Lo hanno divulgato attraverso un comunicato stampa in gran parte argomentato dalle dichiarazioni del presidente Maristella Curreli. La preoccupazione dei Cip, una delle associazioni storiche a difesa dei diritti dei docenti non di ruolo, è che a pagare il prezzo maggiore dei tagli previsti dal Governo siano proprio i precari: “i provvedimenti Gelmini-Tremonti-Aprea – sostiene Curreli – costano 160.000 posti di lavoro e cancellano ogni possibilità di stabilizzazione dei precari, revocando i loro diritti acquisiti negli anni, infliggendo un colpo ferale alla scuola statale”.

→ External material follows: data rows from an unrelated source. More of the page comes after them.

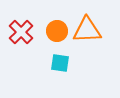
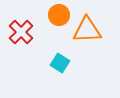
orange circle: moved 2 px right, 16 px up
cyan square: rotated 24 degrees clockwise
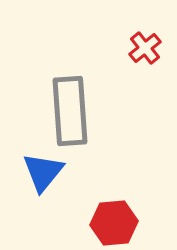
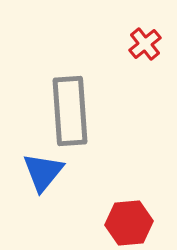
red cross: moved 4 px up
red hexagon: moved 15 px right
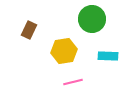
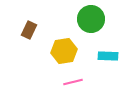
green circle: moved 1 px left
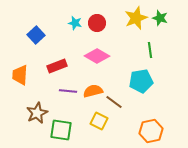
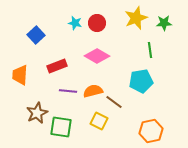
green star: moved 4 px right, 5 px down; rotated 21 degrees counterclockwise
green square: moved 3 px up
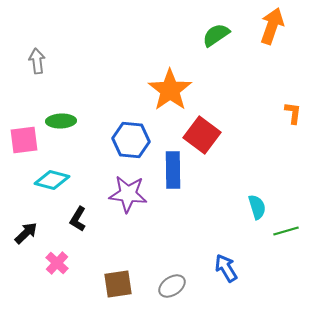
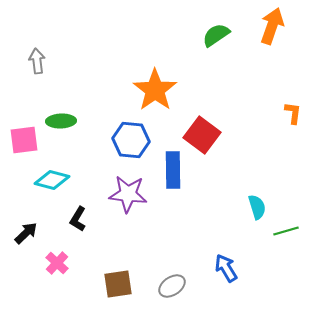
orange star: moved 15 px left
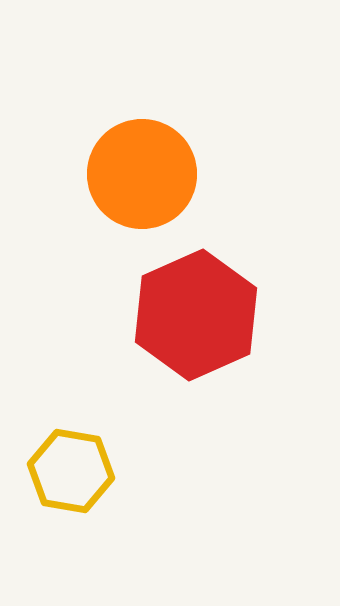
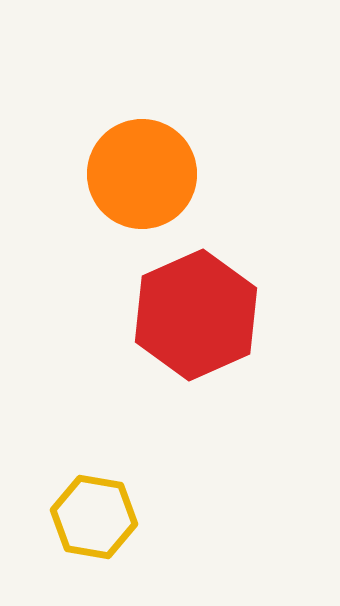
yellow hexagon: moved 23 px right, 46 px down
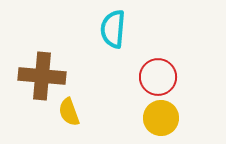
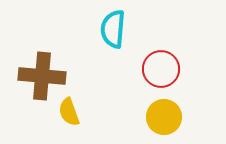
red circle: moved 3 px right, 8 px up
yellow circle: moved 3 px right, 1 px up
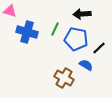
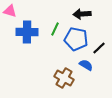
blue cross: rotated 15 degrees counterclockwise
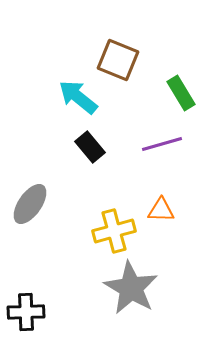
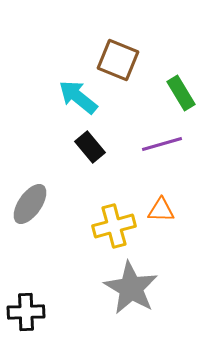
yellow cross: moved 5 px up
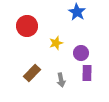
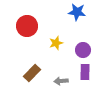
blue star: rotated 24 degrees counterclockwise
purple circle: moved 2 px right, 3 px up
purple rectangle: moved 2 px left, 1 px up
gray arrow: moved 1 px down; rotated 96 degrees clockwise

Per questo motivo “dopo essere stati in prima fila il 17 e il 30 ottobre scioperiamo ancora a difesa della scuola pubblica, laica e di qualità. Ciò comporta, per i precari, un notevole sacrificio economico ma anche un dovere essenziale. Sul piano occupazionale siamo i soli penalizzati dai tagli della finanziaria voluta da Tremonti”.
Ma i Cip non puntano il dito solo contro il Governo, perché le loro accuse riguardano anche ambienti più vicini e, almeno sulla carta, potenziali alleati. Una delle categorie più colpite dall’associazione dei precari sono, infatti, i sindacati, in particolare quelli troppo concertativi: se la scuola è arrivata a questo punto la colpa sarebbe infatti non solo della “strabica politica economica che dissipa risorse pubbliche”, ma anche della “scarsa sensibilità fin qui dimostrata dalle organizzazioni sindacali verso il precariato e la dissennata divisione del fronte sindacale che sostiene le medesime ragioni con manifestazioni separate, screditandosi – sostiene Curreli – come serio interlocutore tanto per i precari quanto per lo stesso Governo”.
E’ un dato di fatto, opinioni a prescindere, che il malcontento sia alto. Un motivo in più per raccogliere adesioni, tra l’altro in un mese (quello in cui viene maturata la tredicesima) durante il quale fare sciopero può essere ampiamente “ammortizzato” dalla tredicesima. L’impressione è allora che, cavalcando anche la tensione tra i lavoratori per provvedimenti contro il mantenimento dello status quo, nei prossimi giorni possano seguire l’esempio dei sindacati di base e dei Cip anche altri sindacati ed associazioni. Alcune associazioni, sempre della scuola, quelle più agguerrite ed in lotta da tre mesi per il ritiro del dl Gelmini sul maestro unico, hanno già fatto sapere che il 12 i loro iscritti incroceranno le braccia. Altre stanno valutando la situazione: sono consapevoli che tirare troppo la “corda” potrebbe comportare una richiesta eccessiva ai lavoratori, i cui stipendi, si sa, sono ormai sempre meno “pesanti” a causa dell’inflazione, della crisi economica e degli aumenti sempre meno in linea con il costo della vita. Il risultato, in queste situazioni, è che chiamando allo sciopero il personale per a poco più di trenta giorni dall’ultima iniziativa – quello del 30 ottobre a cui hanno partecipato tutte le sigle maggiori e la grande maggioranza delle più piccole – si rischia di far desistere il lavoratore. Il malcontento per le scelte fatte di recente da Governo e Miur però, allo stesso tempo, rimane alto. Così alto che per la Flc-Cgil “vedrà scendere in piazza milioni di lavoratori, vedrà ancora una volta una forte adesione anche nei comparti della conoscenza”.